[[ Data records open ]]
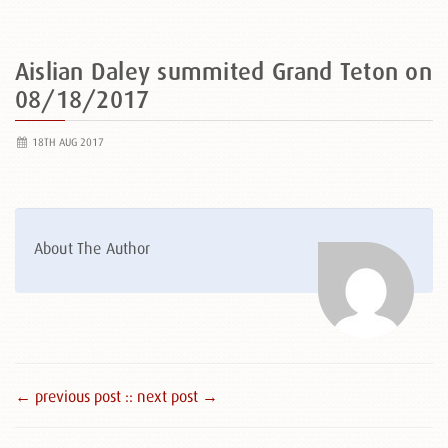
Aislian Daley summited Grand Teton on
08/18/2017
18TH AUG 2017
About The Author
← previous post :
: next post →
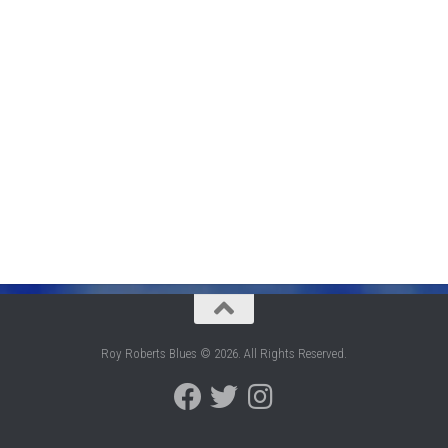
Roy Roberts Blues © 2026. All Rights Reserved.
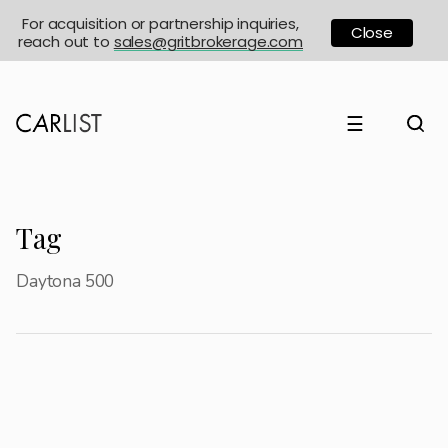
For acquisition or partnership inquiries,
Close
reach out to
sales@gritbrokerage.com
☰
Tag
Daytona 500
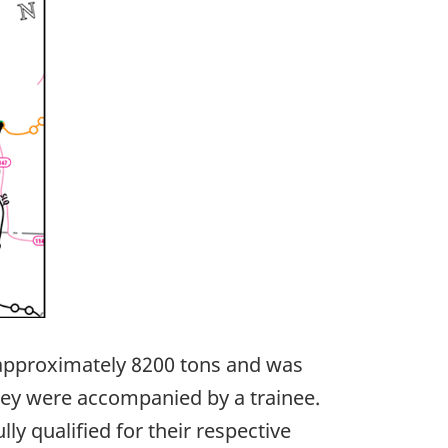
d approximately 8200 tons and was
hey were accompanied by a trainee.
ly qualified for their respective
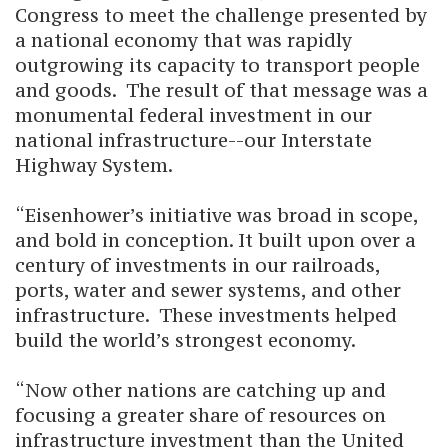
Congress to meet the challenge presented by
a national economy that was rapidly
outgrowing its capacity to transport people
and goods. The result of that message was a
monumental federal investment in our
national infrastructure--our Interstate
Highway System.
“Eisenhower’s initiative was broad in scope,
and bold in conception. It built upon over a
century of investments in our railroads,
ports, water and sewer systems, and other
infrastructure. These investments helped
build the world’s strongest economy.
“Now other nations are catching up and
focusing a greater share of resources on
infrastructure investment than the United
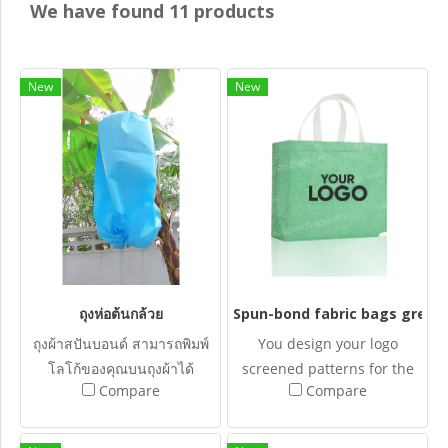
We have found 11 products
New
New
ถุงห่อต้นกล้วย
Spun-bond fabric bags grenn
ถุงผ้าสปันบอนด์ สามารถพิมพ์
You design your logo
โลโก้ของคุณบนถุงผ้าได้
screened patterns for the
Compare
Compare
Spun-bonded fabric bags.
[[ Data records closed ]]
*Work to complete*.
Every entry above should be written out again verbatim, with no pictures included.

*Result of this task*.
Aislian Daley summited Grand Teton on
08/18/2017
18TH AUG 2017
About The Author
← previous post :
: next post →
Roy Roberts Blues © 2026. All Rights Reserved.
For acquisition or partnership inquiries,
Close
reach out to
sales@gritbrokerage.com
☰
Tag
Daytona 500
d approximately 8200 tons and was
hey were accompanied by a trainee.
ly qualified for their respective
Congress to meet the challenge presented by
a national economy that was rapidly
outgrowing its capacity to transport people
and goods. The result of that message was a
monumental federal investment in our
national infrastructure--our Interstate
Highway System.
“Eisenhower’s initiative was broad in scope,
and bold in conception. It built upon over a
century of investments in our railroads,
ports, water and sewer systems, and other
infrastructure. These investments helped
build the world’s strongest economy.
“Now other nations are catching up and
focusing a greater share of resources on
infrastructure investment than the United
We have found 11 products
New
New
ถุงห่อต้นกล้วย
Spun-bond fabric bags grenn
ถุงผ้าสปันบอนด์ สามารถพิมพ์
You design your logo
โลโก้ของคุณบนถุงผ้าได้
screened patterns for the
Compare
Compare
Spun-bonded fabric bags.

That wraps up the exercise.